(Extracted records)

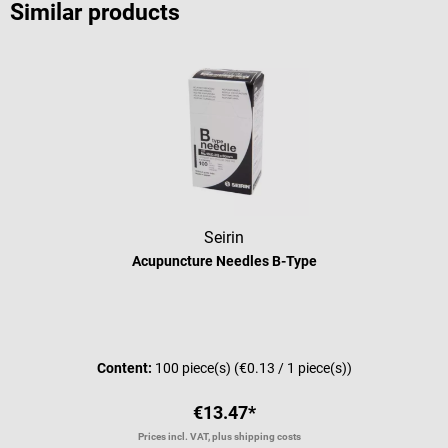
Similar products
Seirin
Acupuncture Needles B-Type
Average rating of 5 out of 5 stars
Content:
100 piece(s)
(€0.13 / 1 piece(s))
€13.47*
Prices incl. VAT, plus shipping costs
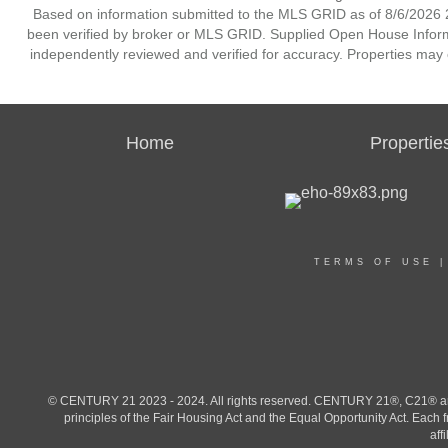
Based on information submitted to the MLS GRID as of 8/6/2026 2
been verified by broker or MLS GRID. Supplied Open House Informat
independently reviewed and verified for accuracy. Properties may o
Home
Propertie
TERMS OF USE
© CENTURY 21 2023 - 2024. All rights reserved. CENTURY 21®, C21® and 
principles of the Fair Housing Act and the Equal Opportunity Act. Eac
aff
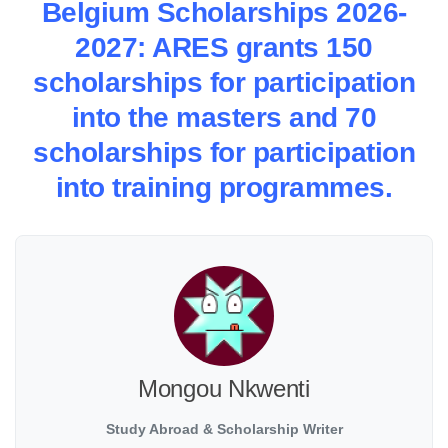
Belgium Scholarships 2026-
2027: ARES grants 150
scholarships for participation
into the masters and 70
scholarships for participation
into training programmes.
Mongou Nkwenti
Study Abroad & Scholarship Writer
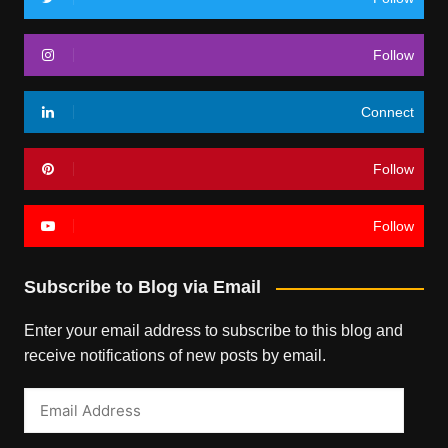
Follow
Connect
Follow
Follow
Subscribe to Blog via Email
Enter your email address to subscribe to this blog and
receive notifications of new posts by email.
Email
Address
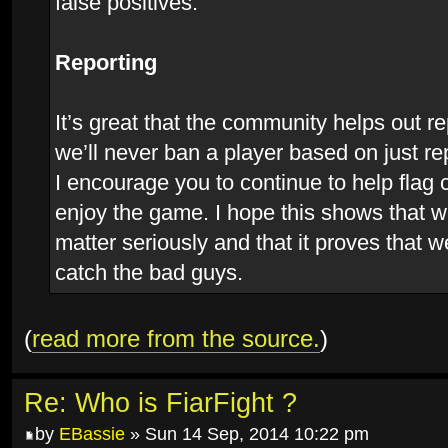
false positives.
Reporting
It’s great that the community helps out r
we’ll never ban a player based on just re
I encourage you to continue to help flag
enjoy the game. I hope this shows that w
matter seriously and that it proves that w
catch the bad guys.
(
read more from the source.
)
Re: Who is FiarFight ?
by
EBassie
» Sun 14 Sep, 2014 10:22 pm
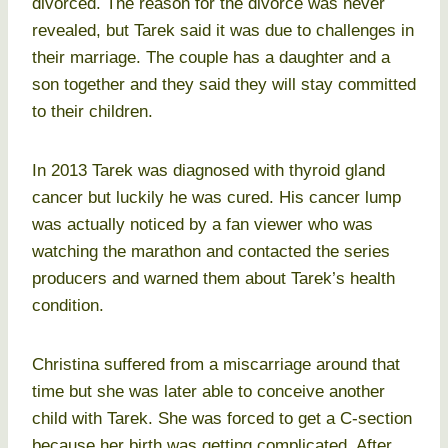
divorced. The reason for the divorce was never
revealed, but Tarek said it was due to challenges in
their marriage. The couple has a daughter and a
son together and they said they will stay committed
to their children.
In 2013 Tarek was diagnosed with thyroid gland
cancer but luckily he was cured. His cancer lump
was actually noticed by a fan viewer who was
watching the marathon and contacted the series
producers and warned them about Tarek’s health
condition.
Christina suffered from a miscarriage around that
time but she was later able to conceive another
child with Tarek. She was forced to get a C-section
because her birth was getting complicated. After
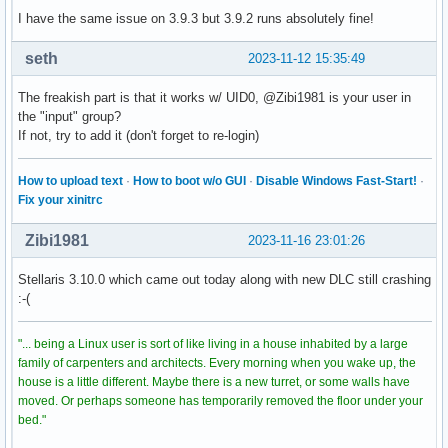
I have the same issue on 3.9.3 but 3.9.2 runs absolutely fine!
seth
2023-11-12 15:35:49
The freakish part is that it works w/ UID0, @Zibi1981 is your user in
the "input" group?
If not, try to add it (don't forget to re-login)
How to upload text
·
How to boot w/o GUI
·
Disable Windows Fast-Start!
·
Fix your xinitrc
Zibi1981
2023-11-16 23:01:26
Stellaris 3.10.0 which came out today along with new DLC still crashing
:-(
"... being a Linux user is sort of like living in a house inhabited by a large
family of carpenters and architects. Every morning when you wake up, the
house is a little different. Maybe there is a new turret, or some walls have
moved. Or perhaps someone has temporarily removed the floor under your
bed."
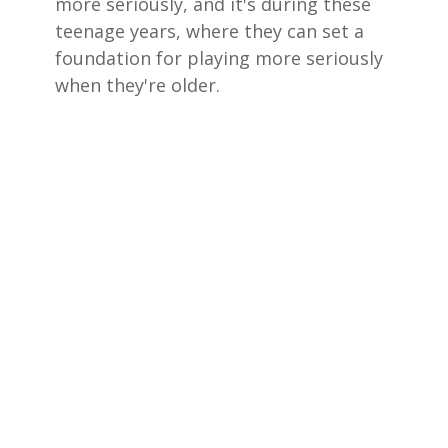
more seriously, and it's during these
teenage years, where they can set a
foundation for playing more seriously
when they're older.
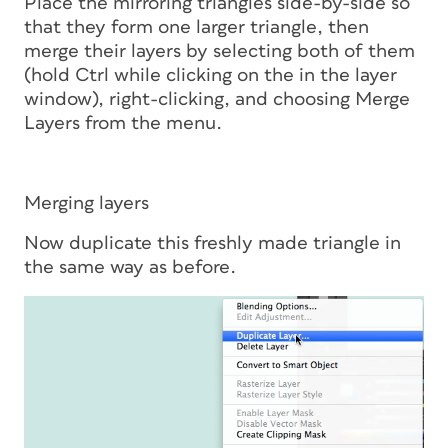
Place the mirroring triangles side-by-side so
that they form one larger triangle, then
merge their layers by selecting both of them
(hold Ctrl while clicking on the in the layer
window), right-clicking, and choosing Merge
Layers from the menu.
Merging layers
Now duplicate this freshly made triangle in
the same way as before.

> Task instructions: Before duplicating, set the pictures aside; then output exactly the lines from the one with "2023-11-16 23:01:26" through the end of the records, and only those.

> Task response:
2023-11-16 23:01:26
Stellaris 3.10.0 which came out today along with new DLC still crashing
:-(
"... being a Linux user is sort of like living in a house inhabited by a large
family of carpenters and architects. Every morning when you wake up, the
house is a little different. Maybe there is a new turret, or some walls have
moved. Or perhaps someone has temporarily removed the floor under your
bed."
more seriously, and it's during these
teenage years, where they can set a
foundation for playing more seriously
when they're older.
Place the mirroring triangles side-by-side so
that they form one larger triangle, then
merge their layers by selecting both of them
(hold Ctrl while clicking on the in the layer
window), right-clicking, and choosing Merge
Layers from the menu.
Merging layers
Now duplicate this freshly made triangle in
the same way as before.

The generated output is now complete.